What would the graph of $(-1)^{x}$ look like?
I know that the value of the function alternates between $1$ and $-1$ when it is defined so I think it would just be points spread over the lines $x=1$ and $x=-1$.
Is this correct? Also, will there be any definite pattern of the points.
On
$(-1)^x$ isn't uniformly defined for values other than integers. For instance $(-1)^{(1/3)}=-1,$and$(-1)^{(1/3)}=.5+.5\sqrt3\cdot i$ But it's always true that $(-1)^x=\cos(\pi x)+i\sin(\pi x)$. Let me know when you want me to add a proof.
On
One possible definition is $$ (-1)^x=e^{\pi ix}=\cos(\pi x)+i\sin(\pi x) $$ However, we could be equally justified to say that $$ (-1)^x=e^{-\pi ix}=\cos(\pi x)-i\sin(\pi x) $$ or less commonly $$ (-1)^x=e^{3\pi ix}=\cos(3\pi x)+i\sin(3\pi x) $$ These all are based on the fact that $$ e^{(2k+1)\pi i}=-1 $$ for $k\in\mathbb{Z}$.
For $x\in\mathbb{R}$, all these definitions give results in the unit circle.

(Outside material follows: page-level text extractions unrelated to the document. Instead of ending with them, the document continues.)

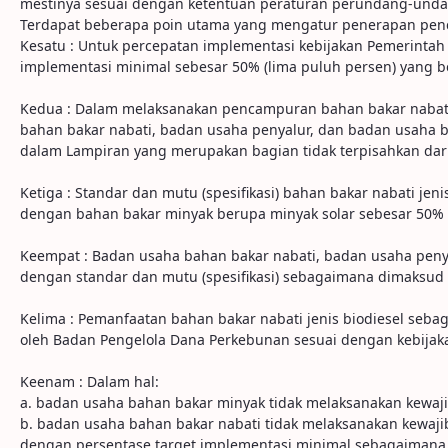
mestinya sesuai dengan ketentuan peraturan perundang-undangan
Terdapat beberapa poin utama yang mengatur penerapan pencam
Kesatu : Untuk percepatan implementasi kebijakan Pemerintah
implementasi minimal sebesar 50% (lima puluh persen) yang b
Kedua : Dalam melaksanakan pencampuran bahan bakar nabati
bahan bakar nabati, badan usaha penyalur, dan badan usaha b
dalam Lampiran yang merupakan bagian tidak terpisahkan dari
Ketiga : Standar dan mutu (spesifikasi) bahan bakar nabati j
dengan bahan bakar minyak berupa minyak solar sebesar 50% (
Keempat : Badan usaha bahan bakar nabati, badan usaha penya
dengan standar dan mutu (spesifikasi) sebagaimana dimaksud 
Kelima : Pemanfaatan bahan bakar nabati jenis biodiesel seba
oleh Badan Pengelola Dana Perkebunan sesuai dengan kebija
Keenam : Dalam hal:
a. badan usaha bahan bakar minyak tidak melaksanakan kewaji
b. badan usaha bahan bakar nabati tidak melaksanakan kewaji
dengan persentase target implementasi minimal sebagaimana d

First of all, it makes most sense to think of $(-1)^x$ as a complex number. One interpretation of this is to ask what the graph of $(-1)^z$ looks like in $\Bbb C$ as $z$ goes from $0$ to $1$. Since $-1=e^{i\pi}$, $(-1)^z=e^{i\pi z}$. As $z$ goes from $0$ to $1$, the value of the graph will travel along the unit circle from $1$ counter-clockwise to $-1$.